STORY BEHIND SIDER ROAD
The Sider family hailed from Germany and settled in Stevensville, Canada four generations ago. Typically, after the seventh grade, the men worked in the fields and women worked either as housemaids or was a homemaker.
My grandmother hired Lydia Sider as a housekeeper.
Eventually, Lydia married and her sister Emma took over. When my mother married and had her first child, Emma moved in with my parents.
She remained with our family for 40 years sharing her grace, religion, harmonica playing, and love of flowers and cooking. I always will consider her another mother.
Emma and four of her siblings lived together in the farmhouse on Sider Road. Much of my childhood was spent at the 250-acre homestead we called, “The Farm". I spent countless weekends, summers, and holidays roaming the tall grass, wheat fields, and animal stalls. I learned to milk cows, tend to chickens, ducks and pigs, drive a tractor, shoot a gun, bail hay, pickling, planting and "dressing" a chicken.

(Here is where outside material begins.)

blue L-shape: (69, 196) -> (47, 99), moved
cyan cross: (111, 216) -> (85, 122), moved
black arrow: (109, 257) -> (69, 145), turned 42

The five-bedroom, two-story house was heated with a single wood stove and in the deep of cold winters, the hand-sewn family quilts provided all the warmth one needed.
The farmhouse still stands.
There's a point to this story, other than making myself feel good. Although I'm not Mennonite, lessons learned to appreciate others and farming provide a basis of sound decision making.